Pakistani researchers lay the foundation for building Urdu speech recognition system

The possibility of some software application developer coming up with an Urdu speech recognition program just got more likely as the most fundamental tool needed for it has just been developed at Lahore’s Information Technology University.

Linguistic technology expert Dr Agha Ali Raza and his team at ITU’s Center for Speech and Language Technologies (CSaLT) laboratory has released for public use a corpus of Urdu sentences that covers all possible distinct sounds, called phoneme by linguists, used in everyday speech.

This corpus comprising 708 sentences that covers all 63 phonemes will soon be available for download at the C-SALT website.

Those interested in developing an Urdu speech recognition software will now have access to the most basic ingredient needed for the purpose.

They will just need a repository of words used in everyday speech to proceed with developing the application, says Dr. Raza.

“Speech recognition is a two-step process. The corpus will give the computer application access to all possible phonemes used in formation of meaningful Urdu words from everyday speech,” he says.

Though there are 63 distinct phonemes in Urdu, in everyday speech these don’t correspond to 63 distinct sounds. Dr. Raza explains that sound made for a phoneme may vary from one utterance to another depending on the phoneme used before and after it in a word.

Thus, he says, for every phoneme x, there will be 63x63 possible (tri-phoneme) sounds. The corpus of sentences covers for all these possible sounds.

In the first step, words from the corpus will allow the application to train itself in the sounds of various Urdu words.

The separate repository of words will come into play in the second stage allowing the application to choose the most appropriate words for the output sentences.

“This will enhance accuracy of the software,” Dr. Raza says.

Thus, the accuracy of the speech recognition softwares depends on written or oral sources from where words and sentences are generated for the corpus and the repository maintained separately for ruling out meaningless words.

Dr. Raza and his team has relied upon written material obtained from newspaper and magazine articles in Urdu to generate this corpus.

In another corpus under development at the CSaLT lab, he is using oral material recorded with permission from several thousand telephonic conversations.

“This will provide us with a more comprehensive corpus of words used in everyday speech,” he says. He expects that work on this bigger project will be completed this year.

One way speech recognition softwares available for international languages like English constantly keep enhancing their accuracy is by adding to the repository (for future use) words spoken to them by users.

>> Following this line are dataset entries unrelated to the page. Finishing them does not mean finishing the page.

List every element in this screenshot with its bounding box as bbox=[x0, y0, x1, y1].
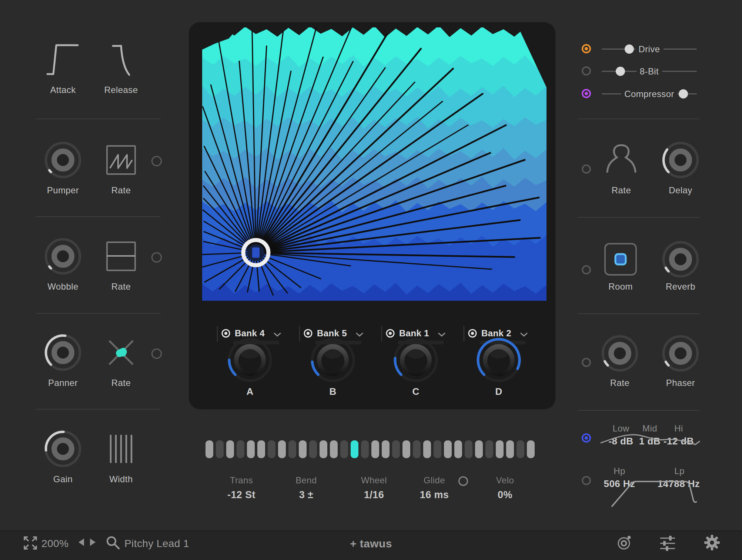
key-pill[interactable] bbox=[205, 440, 213, 458]
attack-envelope-icon[interactable] bbox=[44, 41, 82, 79]
wheel-value[interactable]: 1/16 bbox=[339, 489, 409, 501]
lfo-rate-radio[interactable] bbox=[582, 164, 591, 174]
key-pill[interactable] bbox=[278, 440, 286, 458]
key-pill[interactable] bbox=[485, 440, 493, 458]
key-pill[interactable] bbox=[413, 440, 421, 458]
key-pill[interactable] bbox=[517, 440, 524, 458]
panner-rate-label: Rate bbox=[111, 378, 131, 388]
compressor-slider-handle[interactable] bbox=[679, 89, 688, 99]
glide-toggle-icon[interactable] bbox=[458, 476, 468, 486]
key-pill[interactable] bbox=[454, 440, 462, 458]
key-pill[interactable] bbox=[268, 440, 275, 458]
gain-knob[interactable] bbox=[44, 430, 82, 468]
glide-value[interactable]: 16 ms bbox=[399, 489, 469, 501]
pumper-knob[interactable] bbox=[44, 141, 82, 179]
person-rate-icon[interactable] bbox=[602, 139, 641, 178]
bank-tick bbox=[299, 326, 300, 341]
main-display-panel: Bank 4 Bank 5 Bank 1 bbox=[189, 22, 555, 409]
chevron-down-icon[interactable] bbox=[438, 331, 446, 336]
pumper-mod-dot[interactable] bbox=[151, 156, 162, 166]
room-size-icon[interactable] bbox=[601, 240, 640, 279]
key-pill[interactable] bbox=[237, 440, 244, 458]
active-key-pill[interactable] bbox=[351, 440, 358, 458]
bend-value[interactable]: 3 ± bbox=[271, 489, 341, 501]
key-pill[interactable] bbox=[465, 440, 472, 458]
key-pill[interactable] bbox=[475, 440, 483, 458]
key-pill[interactable] bbox=[382, 440, 390, 458]
drive-radio[interactable] bbox=[582, 44, 591, 53]
wobble-knob[interactable] bbox=[44, 237, 82, 276]
key-pill[interactable] bbox=[226, 440, 234, 458]
chevron-down-icon[interactable] bbox=[355, 331, 364, 336]
macro-b-label: B bbox=[330, 386, 337, 397]
eq-bands-radio[interactable] bbox=[582, 433, 591, 443]
bit8-slider-handle[interactable] bbox=[616, 67, 625, 76]
key-pill[interactable] bbox=[527, 440, 535, 458]
key-pill[interactable] bbox=[423, 440, 431, 458]
gear-icon[interactable] bbox=[703, 534, 721, 551]
key-pill[interactable] bbox=[340, 440, 348, 458]
width-bars-icon[interactable] bbox=[102, 430, 140, 468]
preset-name[interactable]: Pitchy Lead 1 bbox=[124, 538, 189, 550]
reverb-knob[interactable] bbox=[661, 240, 700, 279]
key-pill[interactable] bbox=[506, 440, 514, 458]
key-pill[interactable] bbox=[257, 440, 265, 458]
phaser-knob[interactable] bbox=[661, 334, 700, 373]
compressor-slider[interactable]: Compressor bbox=[602, 89, 697, 99]
key-pill[interactable] bbox=[309, 440, 317, 458]
gain-label: Gain bbox=[53, 474, 73, 484]
key-pill[interactable] bbox=[247, 440, 255, 458]
key-pill[interactable] bbox=[402, 440, 410, 458]
key-pill[interactable] bbox=[330, 440, 338, 458]
search-icon[interactable] bbox=[104, 534, 121, 551]
phaser-rate-radio[interactable] bbox=[582, 358, 591, 367]
bit8-slider[interactable]: 8-Bit bbox=[602, 66, 697, 76]
prev-preset-icon[interactable] bbox=[78, 539, 84, 546]
filters-radio[interactable] bbox=[582, 476, 591, 485]
left-divider-2 bbox=[36, 216, 161, 217]
wavetable-visualizer[interactable] bbox=[202, 27, 547, 301]
key-pill[interactable] bbox=[371, 440, 379, 458]
macro-knob-b[interactable] bbox=[309, 336, 357, 384]
key-pill[interactable] bbox=[288, 440, 296, 458]
key-pill[interactable] bbox=[299, 440, 307, 458]
velo-value[interactable]: 0% bbox=[470, 489, 540, 501]
key-pill[interactable] bbox=[216, 440, 224, 458]
key-pill[interactable] bbox=[320, 440, 327, 458]
bit8-radio[interactable] bbox=[582, 66, 591, 76]
phaser-rate-knob[interactable] bbox=[601, 334, 639, 373]
panner-knob[interactable] bbox=[44, 333, 82, 372]
room-radio[interactable] bbox=[582, 265, 591, 274]
next-preset-icon[interactable] bbox=[90, 539, 96, 546]
macro-knob-d[interactable] bbox=[475, 336, 522, 384]
macro-knob-a[interactable] bbox=[226, 336, 274, 384]
key-pill[interactable] bbox=[434, 440, 441, 458]
trans-label: Trans bbox=[206, 475, 277, 486]
panner-mod-dot[interactable] bbox=[151, 349, 162, 359]
mixer-sliders-icon[interactable] bbox=[659, 534, 676, 552]
key-pill[interactable] bbox=[444, 440, 452, 458]
release-envelope-icon[interactable] bbox=[102, 41, 140, 79]
wobble-mod-dot[interactable] bbox=[151, 252, 162, 263]
key-pill[interactable] bbox=[392, 440, 400, 458]
square-rate-icon[interactable] bbox=[102, 237, 140, 276]
drive-slider-handle[interactable] bbox=[625, 44, 634, 54]
key-pill[interactable] bbox=[361, 440, 369, 458]
orbit-icon[interactable] bbox=[615, 534, 633, 551]
key-pill[interactable] bbox=[496, 440, 504, 458]
sawtooth-rate-icon[interactable] bbox=[102, 141, 140, 179]
delay-knob[interactable] bbox=[661, 141, 700, 179]
zoom-level[interactable]: 200% bbox=[41, 538, 68, 550]
velo-label: Velo bbox=[470, 475, 540, 486]
compressor-radio[interactable] bbox=[582, 89, 591, 98]
macro-knob-c[interactable] bbox=[392, 336, 439, 384]
drive-slider[interactable]: Drive bbox=[602, 44, 697, 54]
keyboard-step-strip[interactable] bbox=[205, 440, 535, 458]
chevron-down-icon[interactable] bbox=[273, 331, 281, 336]
trans-value[interactable]: -12 St bbox=[206, 489, 277, 501]
wheel-label: Wheel bbox=[339, 475, 409, 486]
right-divider-4 bbox=[578, 410, 700, 411]
fullscreen-icon[interactable] bbox=[21, 534, 39, 552]
cross-mod-rate-icon[interactable] bbox=[102, 333, 140, 372]
chevron-down-icon[interactable] bbox=[520, 331, 528, 336]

Dr. Raza says he had started work on the corpus under supervision of Dr. Sarmad Hussain as part of his master’s’ thesis at the Lahore-based National University of Computer and Emerging Sciences FAST.

Then, he proceeded to Carnegie Mellon University where he completed his doctorate of philosophy (PhD) in Language Technologies.

He and Dr. Hussain were assisted by a colleague, Huda Sarfaraz, and two linguists, Inamullah and Zahid Sarfaraz, in compiling the list of 708 sentences for the corpus.

“We hope that release of this corpus will also prove beneficial for regional languages in the country and languages lacking ample linguistic resources all over the world.

Those interested in working on those languages can follow our technique to develop similar corpora of sentences in those languages,” he says.

“The technique used in development of this corpus will work for any language for which written material is available,” he says.

The other corpus under development at the lab will pave the way for working on regional languages with little or no written material.

“Recorded speech in those languages will be sufficient to provide material for speech recognition,” he says.

Linguist Tariq Rahman welcomes the development and says that such initiatives for promotion and preservation of the country’s languages have been due for a long time now.

“These resources have the potential of raising the profile of a language. The closer a language is to domains of power the higher the probability of its survival,” he says.

He adds people tend to prioritise learning of languages that offer material rewards like better employment opportunities.

He hopes similar work will soon be started for ‘other national languages of the country’.

Rahman highlights that there may be a need for maintaining multiple databases of words and sentences to account for different varieties of Urdu spoken in the country.

There are subtle differences in Urdu in different regions of the country. Urdu of Punjab is different from that of Sindh and both have features that distinguish them from its variety in other regions like Khyber Pakhtunkhwa, he adds.

Dr. Raza says this variety has been taken into consideration in compilation of the database of oral communications.

He says the software being used to collect data has been made available all over the country.

Initially, the users were concentrated in the Punjab but now we have reached out to all regions of the country, he adds.

Dr. Raza says speech recognition programmes facilitate access to smartphone- and internet-based services.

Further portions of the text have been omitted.